Dorota Głowacka (University of King’s College, Halifax)
Dorota Głowacka is director of the Contemporary Studies Programme and Professor of the Humanities. She has received her PhD in Comparative Literature from the State University of New York at Buffalo. She has taught critical theory, Holocaust and genocide studies as well as theories of gender and race at the Contemporary Studies Programme since 1995. She also lectures in the Foundation Year Programme and at Dalhousie University, where she has been cross-appointed to the graduate faculties of English, Gender and Women’s Studies, European Studies and Interdisciplinary Studies.
Daniel Levy (Stony Brook University, New York)
Daniel Levy is Professor of Sociology at Stony Brook University. He is a political/historical sociologist with a focus on memory studies and the significance of globalization for our conceptual tool kits. His long standing engagement with memory studies dates back to the mid 1990s. In 2001 he published The Holocaust and Memory in the Global Age (with Natan Sznaider, at Suhrkamp and in a revised English edition in 2006). In 2010 he published Memory and Human Rights (co-authored with Natan Sznaider, Penn State University Press). He is co-editor of The Collective Memory Reader (with Jeffrey Olick and Vered Vinitzky-Seroussi) which was published by Oxford University Press in 2011. He is currently working on a monograph about Solidarity in the Global Age.
Jackie Feldman (Ben Gurion University of the Negev)
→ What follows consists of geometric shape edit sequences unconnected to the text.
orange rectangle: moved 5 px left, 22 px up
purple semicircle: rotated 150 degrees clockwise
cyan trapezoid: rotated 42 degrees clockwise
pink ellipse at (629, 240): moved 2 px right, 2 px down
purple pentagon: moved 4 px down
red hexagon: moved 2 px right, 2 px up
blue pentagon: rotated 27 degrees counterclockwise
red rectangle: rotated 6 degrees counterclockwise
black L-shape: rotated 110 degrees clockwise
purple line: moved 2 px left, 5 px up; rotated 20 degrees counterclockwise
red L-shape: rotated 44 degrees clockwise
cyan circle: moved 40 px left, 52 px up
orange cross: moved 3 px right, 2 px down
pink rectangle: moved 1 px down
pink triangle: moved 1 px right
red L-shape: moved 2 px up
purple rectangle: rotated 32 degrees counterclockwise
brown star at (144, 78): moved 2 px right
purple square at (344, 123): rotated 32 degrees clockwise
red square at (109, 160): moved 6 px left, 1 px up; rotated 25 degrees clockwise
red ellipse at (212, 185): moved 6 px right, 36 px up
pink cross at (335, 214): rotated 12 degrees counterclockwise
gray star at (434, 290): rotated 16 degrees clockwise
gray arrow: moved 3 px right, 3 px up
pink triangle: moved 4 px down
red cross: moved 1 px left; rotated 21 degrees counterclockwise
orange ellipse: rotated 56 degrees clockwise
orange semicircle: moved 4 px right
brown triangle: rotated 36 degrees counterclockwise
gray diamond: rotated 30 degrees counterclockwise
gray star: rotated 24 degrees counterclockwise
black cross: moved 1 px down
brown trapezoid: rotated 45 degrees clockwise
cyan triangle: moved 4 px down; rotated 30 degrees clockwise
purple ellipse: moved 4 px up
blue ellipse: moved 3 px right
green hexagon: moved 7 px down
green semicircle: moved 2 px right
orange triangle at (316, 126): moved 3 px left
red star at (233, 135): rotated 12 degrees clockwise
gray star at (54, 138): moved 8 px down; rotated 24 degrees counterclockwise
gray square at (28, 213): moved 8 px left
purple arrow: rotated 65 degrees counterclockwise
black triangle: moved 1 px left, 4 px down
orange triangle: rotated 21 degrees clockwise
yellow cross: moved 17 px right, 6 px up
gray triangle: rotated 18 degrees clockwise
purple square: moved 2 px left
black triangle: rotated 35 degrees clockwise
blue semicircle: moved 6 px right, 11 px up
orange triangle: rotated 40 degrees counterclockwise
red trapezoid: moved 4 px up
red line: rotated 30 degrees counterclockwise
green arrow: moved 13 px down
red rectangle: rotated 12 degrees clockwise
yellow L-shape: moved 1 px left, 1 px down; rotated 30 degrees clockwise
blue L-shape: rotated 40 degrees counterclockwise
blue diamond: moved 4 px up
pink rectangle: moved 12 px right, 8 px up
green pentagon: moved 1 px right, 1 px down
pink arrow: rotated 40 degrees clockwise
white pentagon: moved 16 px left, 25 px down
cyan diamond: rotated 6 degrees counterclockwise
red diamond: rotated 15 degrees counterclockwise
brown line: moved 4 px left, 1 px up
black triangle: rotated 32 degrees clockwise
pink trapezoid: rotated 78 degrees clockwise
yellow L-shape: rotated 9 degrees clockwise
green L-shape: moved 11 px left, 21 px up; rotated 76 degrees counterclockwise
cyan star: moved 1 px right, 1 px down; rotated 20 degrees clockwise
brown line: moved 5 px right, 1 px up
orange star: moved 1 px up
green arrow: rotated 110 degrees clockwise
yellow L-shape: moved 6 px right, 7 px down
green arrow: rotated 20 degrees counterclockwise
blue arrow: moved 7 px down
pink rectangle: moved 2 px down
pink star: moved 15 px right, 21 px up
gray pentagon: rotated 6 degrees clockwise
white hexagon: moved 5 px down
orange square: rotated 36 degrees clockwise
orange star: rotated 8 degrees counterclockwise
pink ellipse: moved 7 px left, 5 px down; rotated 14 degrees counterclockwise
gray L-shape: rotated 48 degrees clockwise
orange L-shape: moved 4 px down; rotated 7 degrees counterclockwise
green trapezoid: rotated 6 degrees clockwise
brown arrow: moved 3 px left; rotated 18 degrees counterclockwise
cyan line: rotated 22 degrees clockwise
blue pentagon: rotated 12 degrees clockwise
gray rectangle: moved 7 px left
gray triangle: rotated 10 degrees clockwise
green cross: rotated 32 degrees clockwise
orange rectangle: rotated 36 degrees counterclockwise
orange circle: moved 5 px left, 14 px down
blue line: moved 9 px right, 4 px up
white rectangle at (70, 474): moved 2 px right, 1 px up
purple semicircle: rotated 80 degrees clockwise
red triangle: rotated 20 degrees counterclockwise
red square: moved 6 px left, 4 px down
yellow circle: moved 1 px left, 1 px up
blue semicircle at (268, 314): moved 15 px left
Jackie Feldman is an associate professor of anthropology at Ben-Gurion University of the Negev and head of the Rabb Center for Holocaust Studies. His research interests are pilgrimage and tourism, anthropology of religion, Holocaust memory, ethnographic writing and anthropology of museums. He has published two books: Above the Death-pits, beneath the Flag: Youth Voyages to Holocaust Poland and the Performance of Israeli National Identity (Berghahn, 2008), and A Jewish Guide in the Holy Land: How Christian Pilgrims Made Me Israeli (University of Indiana, 2016). His current research project is "Memorial, museum, smartphone: Transmitting Holocaust memory in a digital generation".
Éva Kovács (Vienna Wiesenthal Institute for Holocaust Studies)
Éva Kovács holds a PhD and the title of a professor. She is a sociologist and since October 2012 Research Programme Director at the VWI. Kovács studied Sociology and Economics at the Karl Marx University of Economics in Budapest, obtaining her PhD in 1994 and the habilitation qualification in 2009. She is also Research Chair at the Institute of Sociology at the Hungarian Academy of Sciences. Her research fields are the history of the Holocaust in Eastern Europe, research on memory and remembrance and Jewish identity in Hungary and Slovakia. She has authored five monographs, edited nine volumes, published numerous articles in peer-reviewed journals, as well as co-curated exhibitions in Berlin, Vienna, Krems and Budapest. She is the founder of the audio-visual archive Voices of the Twentieth Century in Budapest.
Ewa Domańska (Adam Mickiewicz University, Poznań)
Ewa Domańska is Professor of Human Sciences at the Department of History, Adam Mickiewicz University in Poznań, Poland, and a recurrent visiting professor at the Department of Anthropology/Archaeology Centre, Stanford University (spring term). She is President of the International Commission for the History and Theory of Historiography (CISH) and a corresponding member of the Polish Academy of Science. Prof. Domańska’s teaching and research interests include comparative theory of the humanities and social sciences, history and theory of historiography, ecological humanities, ecocide and genocide studies. Recently, she has published: Nekros. Wprowadzenie do ontologii martwego ciała [Necros: An Ontology of Human Remains] (2017, in Polish).
MODERATOR
Małgorzata Pakier (ENRS)
Małgorzata Pakier is head of the Academic Section of the European Network Remembrance and Solidarity and a member of the Social Memory Laboratory at the Institute of Sociology, University of Warsaw. She received her PhD title from the European University Institute, History and Civilisation Faculty in Florence. Between 2011 and 2017, Dr Pakier was head of the Research and Publications Department at the POLIN Museum of the History of Polish Jews. In 2010, she was a Research Fellow at the Centre for Advanced Holocaust Studies at the US Holocaust Memorial Museum, Washington, DC. She is the author of The Construction of European Holocaust Memory: German and Polish Cinema after 1989 (Frankfurt/M., 2013) as well as a co-editor of A European Memory? Contested Histories and Politics of Remembrance (with Bo Stråth; Oxford-New York, 2010, 2012) and Memory and Change in Europe. Eastern Perspectives (with Joanna Wawrzyniak, Oxford–New York 2015). Her academic interests include: Europeanisation of memory, Holocaust representation, social/cultural memory, museum studies, film, and recently Jewish involvement in the communist movement in Poland from a biographical perspective.